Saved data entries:
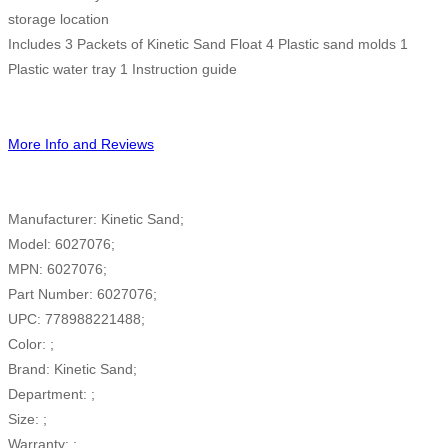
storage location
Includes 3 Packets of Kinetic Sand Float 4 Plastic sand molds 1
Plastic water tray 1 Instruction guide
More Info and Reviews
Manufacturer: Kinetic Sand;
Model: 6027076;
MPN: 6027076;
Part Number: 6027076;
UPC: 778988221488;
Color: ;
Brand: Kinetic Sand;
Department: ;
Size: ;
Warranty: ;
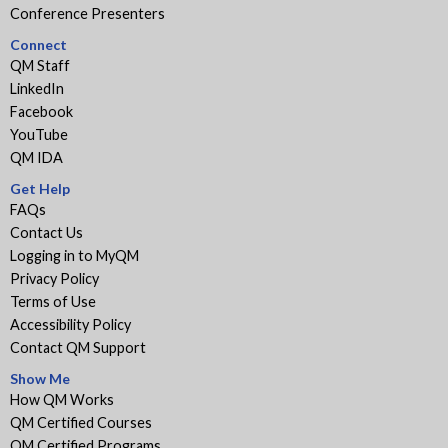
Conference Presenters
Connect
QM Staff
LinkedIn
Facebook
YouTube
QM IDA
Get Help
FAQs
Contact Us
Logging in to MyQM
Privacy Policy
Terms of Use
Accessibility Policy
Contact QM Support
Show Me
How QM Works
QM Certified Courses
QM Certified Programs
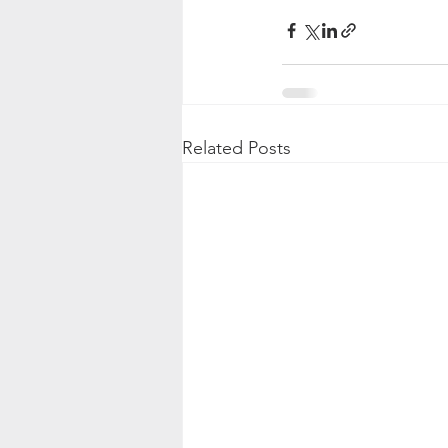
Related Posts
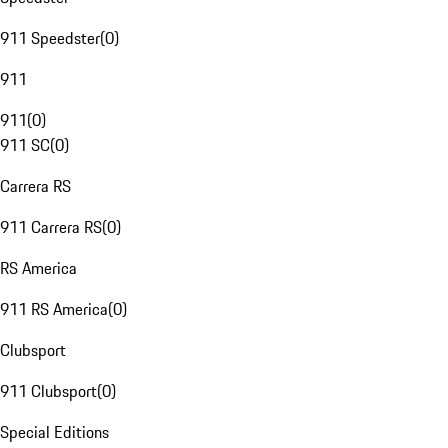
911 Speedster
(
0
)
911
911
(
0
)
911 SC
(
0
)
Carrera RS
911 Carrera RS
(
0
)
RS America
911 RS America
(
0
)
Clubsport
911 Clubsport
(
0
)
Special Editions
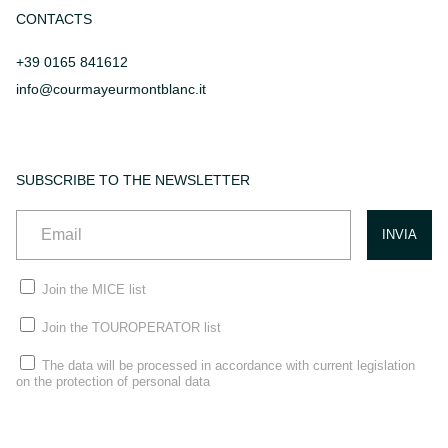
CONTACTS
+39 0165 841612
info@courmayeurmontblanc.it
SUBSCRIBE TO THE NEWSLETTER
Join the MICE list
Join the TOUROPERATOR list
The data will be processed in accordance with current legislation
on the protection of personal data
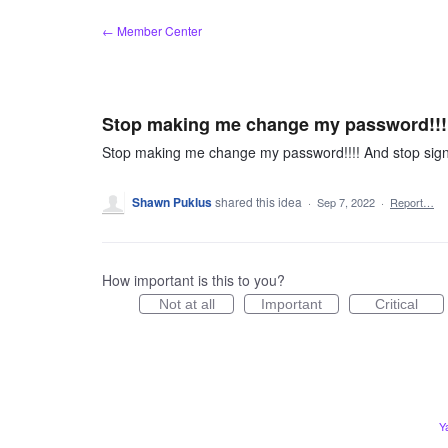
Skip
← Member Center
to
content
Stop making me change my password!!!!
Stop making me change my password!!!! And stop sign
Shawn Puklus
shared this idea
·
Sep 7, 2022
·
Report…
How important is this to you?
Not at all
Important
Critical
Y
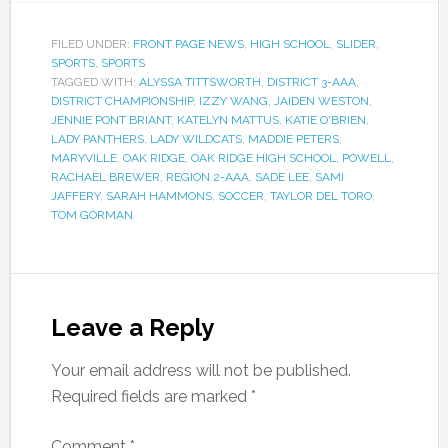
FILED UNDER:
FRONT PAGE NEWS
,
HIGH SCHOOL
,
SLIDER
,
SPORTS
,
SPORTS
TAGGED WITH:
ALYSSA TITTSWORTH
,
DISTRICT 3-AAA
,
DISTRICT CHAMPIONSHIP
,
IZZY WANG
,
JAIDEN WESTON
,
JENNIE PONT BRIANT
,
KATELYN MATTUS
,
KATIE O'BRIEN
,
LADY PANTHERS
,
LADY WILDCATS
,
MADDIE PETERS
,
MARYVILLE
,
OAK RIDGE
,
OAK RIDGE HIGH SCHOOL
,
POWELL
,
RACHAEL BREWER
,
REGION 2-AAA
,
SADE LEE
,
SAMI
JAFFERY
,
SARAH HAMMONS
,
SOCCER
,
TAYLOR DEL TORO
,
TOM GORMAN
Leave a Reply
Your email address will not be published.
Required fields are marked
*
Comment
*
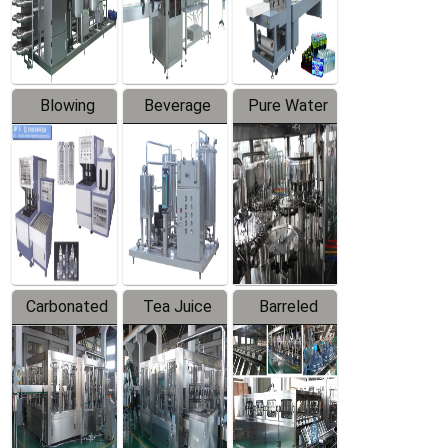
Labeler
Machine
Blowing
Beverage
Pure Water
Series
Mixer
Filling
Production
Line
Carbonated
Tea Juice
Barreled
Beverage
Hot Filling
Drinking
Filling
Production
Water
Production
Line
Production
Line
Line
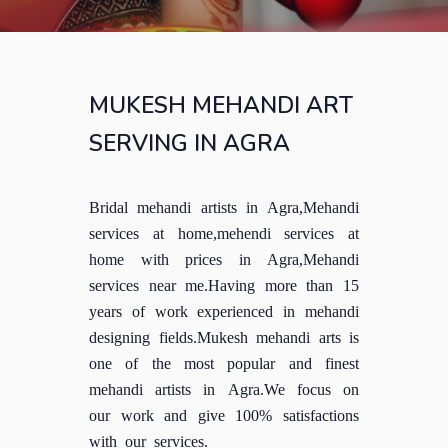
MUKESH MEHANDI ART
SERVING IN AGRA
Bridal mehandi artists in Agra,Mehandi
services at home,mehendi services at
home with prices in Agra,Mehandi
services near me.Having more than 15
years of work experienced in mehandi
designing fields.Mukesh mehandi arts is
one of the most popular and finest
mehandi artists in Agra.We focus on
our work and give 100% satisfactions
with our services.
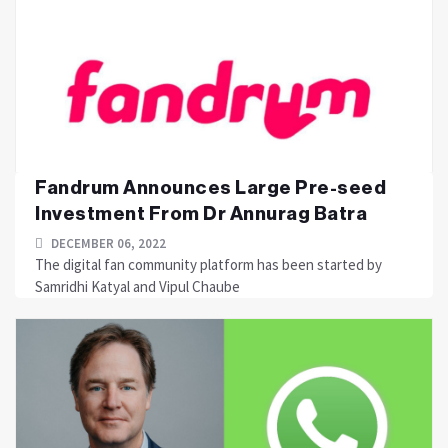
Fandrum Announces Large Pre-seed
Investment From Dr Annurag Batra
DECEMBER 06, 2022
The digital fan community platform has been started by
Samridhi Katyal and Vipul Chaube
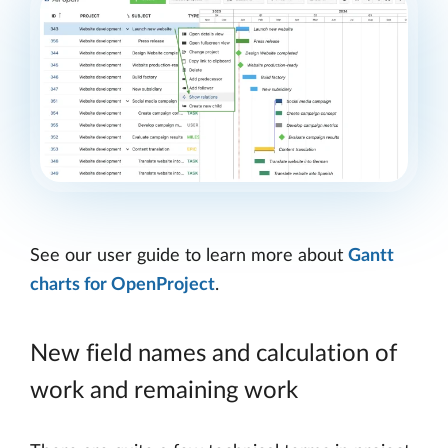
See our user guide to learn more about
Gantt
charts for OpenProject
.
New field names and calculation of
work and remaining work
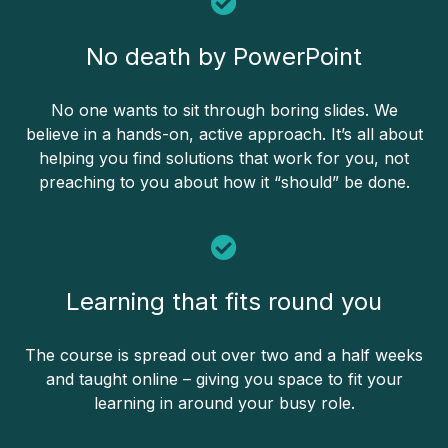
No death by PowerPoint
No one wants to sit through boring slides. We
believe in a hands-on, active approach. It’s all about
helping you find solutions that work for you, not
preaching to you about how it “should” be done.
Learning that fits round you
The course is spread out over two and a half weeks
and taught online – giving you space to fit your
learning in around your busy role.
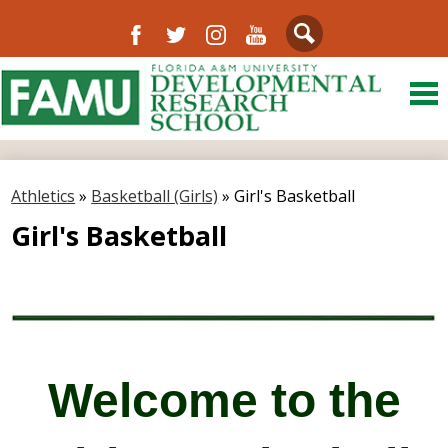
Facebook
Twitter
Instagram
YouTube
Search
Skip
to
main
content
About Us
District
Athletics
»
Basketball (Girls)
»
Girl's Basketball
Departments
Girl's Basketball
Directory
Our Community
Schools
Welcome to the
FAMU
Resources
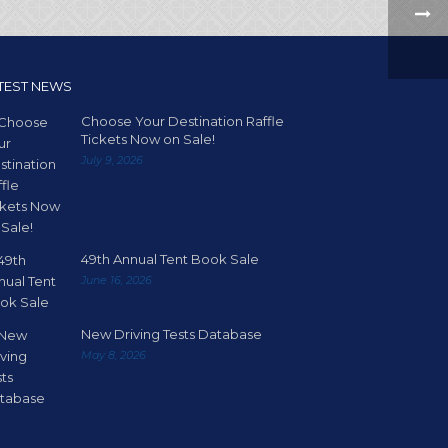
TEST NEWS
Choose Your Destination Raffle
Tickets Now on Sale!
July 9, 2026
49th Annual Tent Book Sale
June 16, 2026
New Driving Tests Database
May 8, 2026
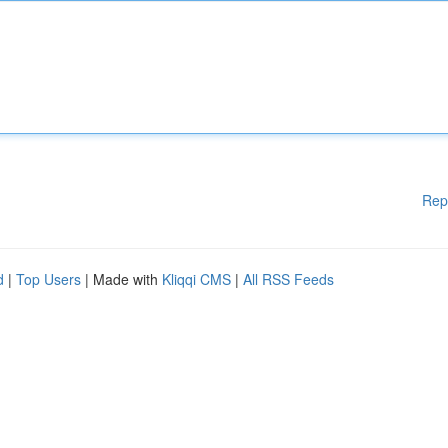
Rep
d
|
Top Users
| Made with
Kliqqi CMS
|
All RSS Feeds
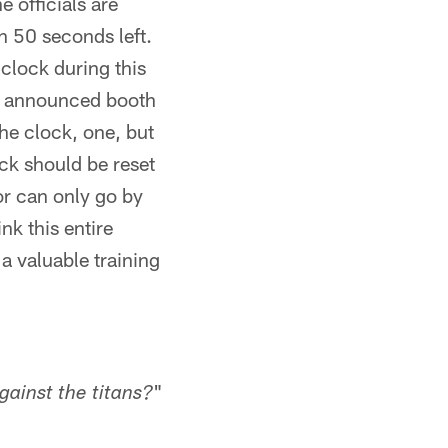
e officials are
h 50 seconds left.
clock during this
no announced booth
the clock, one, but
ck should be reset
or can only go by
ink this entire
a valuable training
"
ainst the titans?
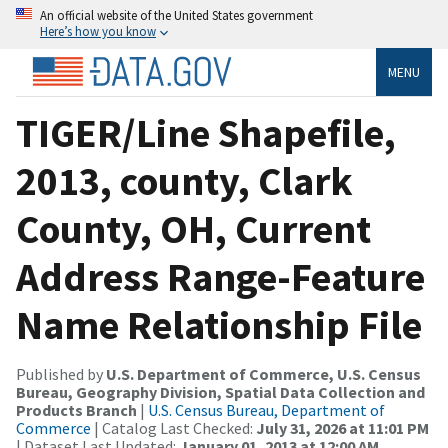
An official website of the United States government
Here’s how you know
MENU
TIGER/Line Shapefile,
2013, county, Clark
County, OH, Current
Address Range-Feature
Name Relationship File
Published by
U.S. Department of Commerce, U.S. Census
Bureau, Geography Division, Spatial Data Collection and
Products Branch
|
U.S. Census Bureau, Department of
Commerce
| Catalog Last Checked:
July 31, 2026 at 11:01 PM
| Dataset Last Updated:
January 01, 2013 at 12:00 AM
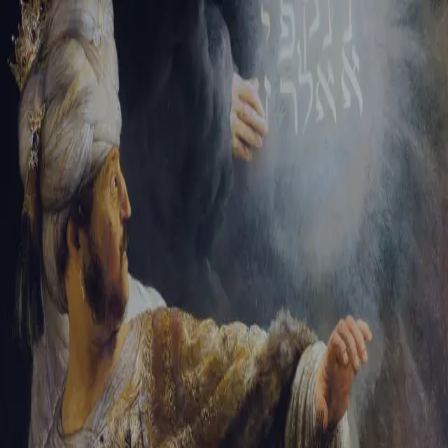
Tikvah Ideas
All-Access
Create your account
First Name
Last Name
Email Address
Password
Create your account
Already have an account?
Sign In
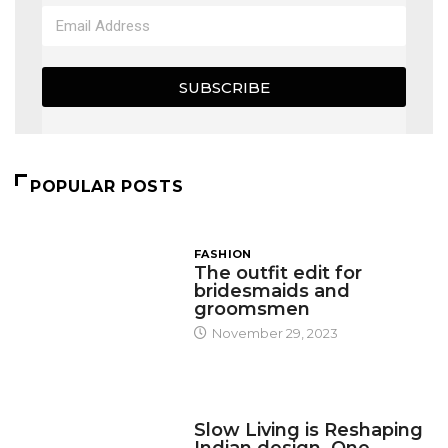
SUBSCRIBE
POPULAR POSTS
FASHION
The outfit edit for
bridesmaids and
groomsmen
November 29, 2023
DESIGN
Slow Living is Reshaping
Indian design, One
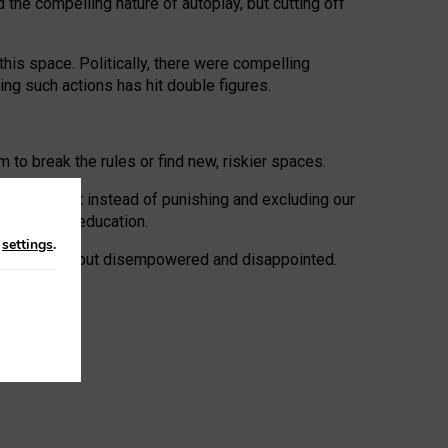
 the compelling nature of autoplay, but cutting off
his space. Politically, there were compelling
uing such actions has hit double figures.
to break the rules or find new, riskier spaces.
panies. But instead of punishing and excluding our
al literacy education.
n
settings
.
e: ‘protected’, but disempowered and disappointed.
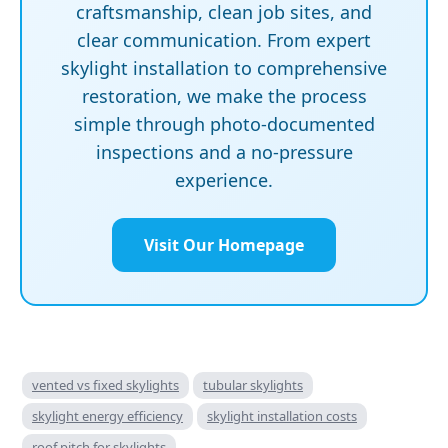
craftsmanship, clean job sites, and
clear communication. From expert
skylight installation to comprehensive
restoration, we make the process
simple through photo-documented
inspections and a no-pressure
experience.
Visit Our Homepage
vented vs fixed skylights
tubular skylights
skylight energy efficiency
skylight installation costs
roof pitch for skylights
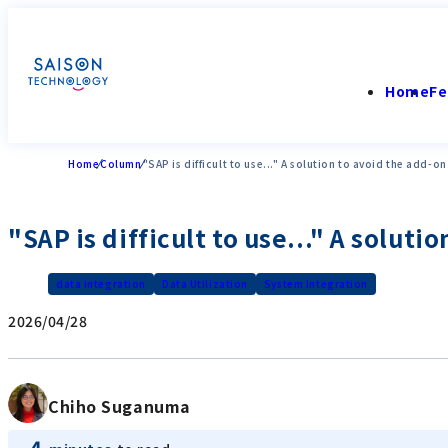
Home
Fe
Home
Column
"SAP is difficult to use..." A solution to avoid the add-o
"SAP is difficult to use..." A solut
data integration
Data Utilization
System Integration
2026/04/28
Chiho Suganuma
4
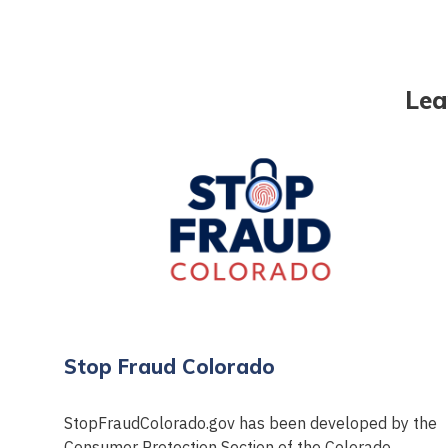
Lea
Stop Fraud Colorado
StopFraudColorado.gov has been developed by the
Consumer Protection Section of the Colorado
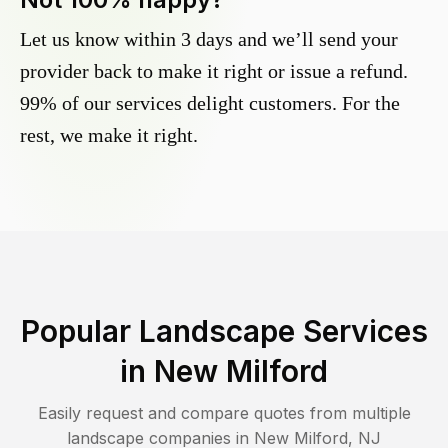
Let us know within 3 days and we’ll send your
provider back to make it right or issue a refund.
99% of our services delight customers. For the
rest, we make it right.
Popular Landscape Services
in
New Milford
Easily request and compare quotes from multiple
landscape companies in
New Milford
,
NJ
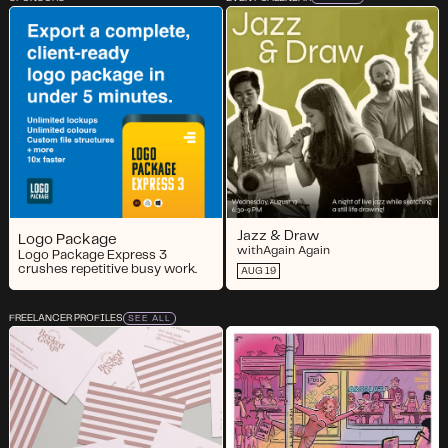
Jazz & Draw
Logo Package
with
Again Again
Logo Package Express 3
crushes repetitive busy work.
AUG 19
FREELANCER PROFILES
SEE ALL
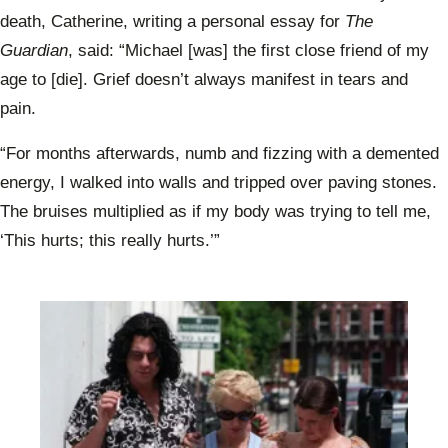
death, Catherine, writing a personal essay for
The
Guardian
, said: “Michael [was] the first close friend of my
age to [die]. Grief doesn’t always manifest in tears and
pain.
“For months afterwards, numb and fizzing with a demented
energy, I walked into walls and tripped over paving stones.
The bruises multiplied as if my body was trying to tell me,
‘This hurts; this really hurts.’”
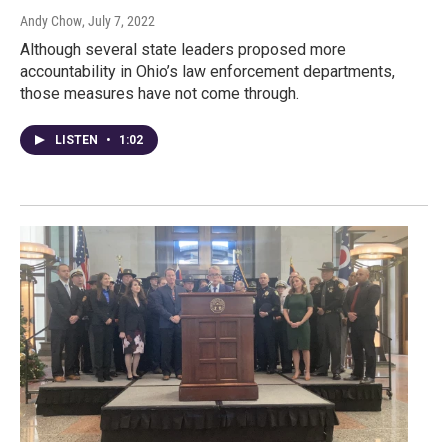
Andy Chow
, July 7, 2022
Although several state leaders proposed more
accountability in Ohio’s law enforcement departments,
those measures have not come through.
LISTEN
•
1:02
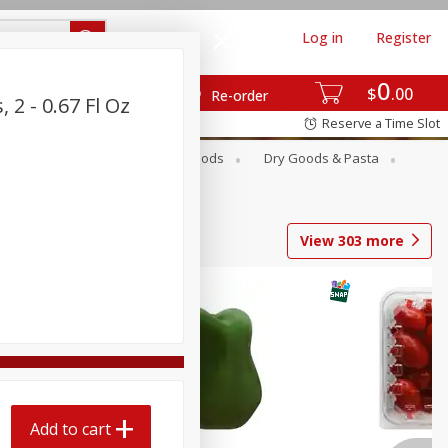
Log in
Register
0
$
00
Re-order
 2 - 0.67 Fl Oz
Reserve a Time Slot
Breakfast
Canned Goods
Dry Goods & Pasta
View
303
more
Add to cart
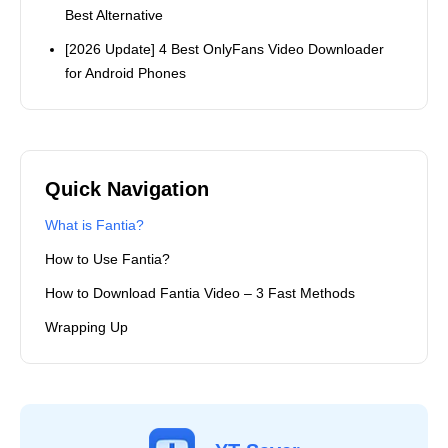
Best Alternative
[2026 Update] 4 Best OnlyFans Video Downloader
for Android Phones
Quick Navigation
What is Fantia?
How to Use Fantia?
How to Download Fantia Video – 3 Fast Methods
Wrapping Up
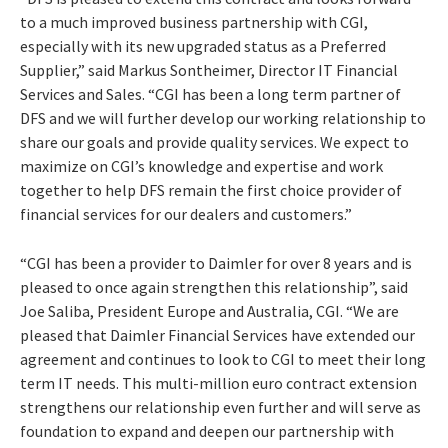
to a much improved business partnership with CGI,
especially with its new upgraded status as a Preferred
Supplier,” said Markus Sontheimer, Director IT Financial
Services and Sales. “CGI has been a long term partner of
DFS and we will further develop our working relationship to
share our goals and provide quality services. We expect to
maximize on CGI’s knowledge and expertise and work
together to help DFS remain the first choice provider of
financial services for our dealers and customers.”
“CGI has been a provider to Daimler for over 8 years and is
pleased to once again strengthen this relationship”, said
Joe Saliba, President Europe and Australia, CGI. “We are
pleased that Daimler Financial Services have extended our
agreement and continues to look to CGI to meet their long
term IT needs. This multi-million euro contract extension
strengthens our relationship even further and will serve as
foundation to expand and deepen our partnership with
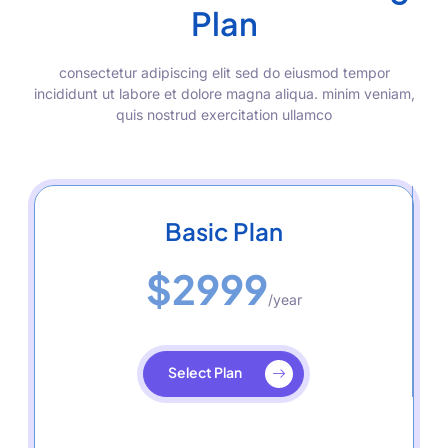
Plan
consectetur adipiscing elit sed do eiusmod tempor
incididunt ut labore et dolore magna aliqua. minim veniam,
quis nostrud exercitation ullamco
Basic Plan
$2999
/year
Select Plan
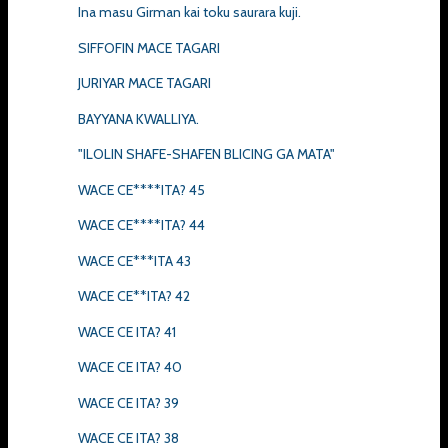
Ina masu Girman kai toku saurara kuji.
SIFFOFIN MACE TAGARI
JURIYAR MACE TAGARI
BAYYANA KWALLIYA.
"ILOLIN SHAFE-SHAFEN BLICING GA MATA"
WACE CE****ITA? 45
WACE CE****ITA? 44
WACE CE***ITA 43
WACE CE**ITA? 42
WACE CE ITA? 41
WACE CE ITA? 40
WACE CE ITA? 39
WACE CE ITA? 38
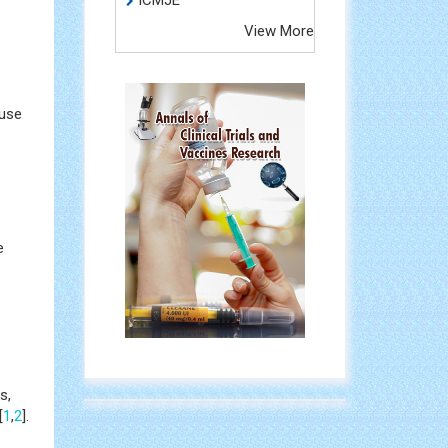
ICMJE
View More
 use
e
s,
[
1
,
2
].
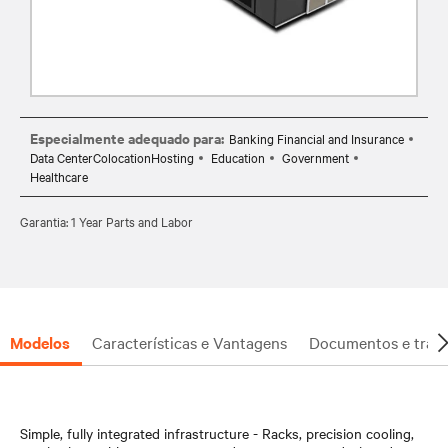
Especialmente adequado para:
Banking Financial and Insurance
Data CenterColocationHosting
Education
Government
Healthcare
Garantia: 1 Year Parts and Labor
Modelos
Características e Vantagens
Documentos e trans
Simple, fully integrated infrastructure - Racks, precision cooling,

* INSTRUCTIONS FOR THE TASK *
Without the pictures, write out the lines from the beginning of the entries through the line with "Privacy Policy".

* TASK SOLUTION *
storage location
Includes 3 Packets of Kinetic Sand Float 4 Plastic sand molds 1
Plastic water tray 1 Instruction guide
More Info and Reviews
Manufacturer: Kinetic Sand;
Model: 6027076;
MPN: 6027076;
Part Number: 6027076;
UPC: 778988221488;
Color: ;
Brand: Kinetic Sand;
Department: ;
Size: ;
Warranty: ;
Conference Presenters
Connect
QM Staff
LinkedIn
Facebook
YouTube
QM IDA
Get Help
FAQs
Contact Us
Logging in to MyQM
Privacy Policy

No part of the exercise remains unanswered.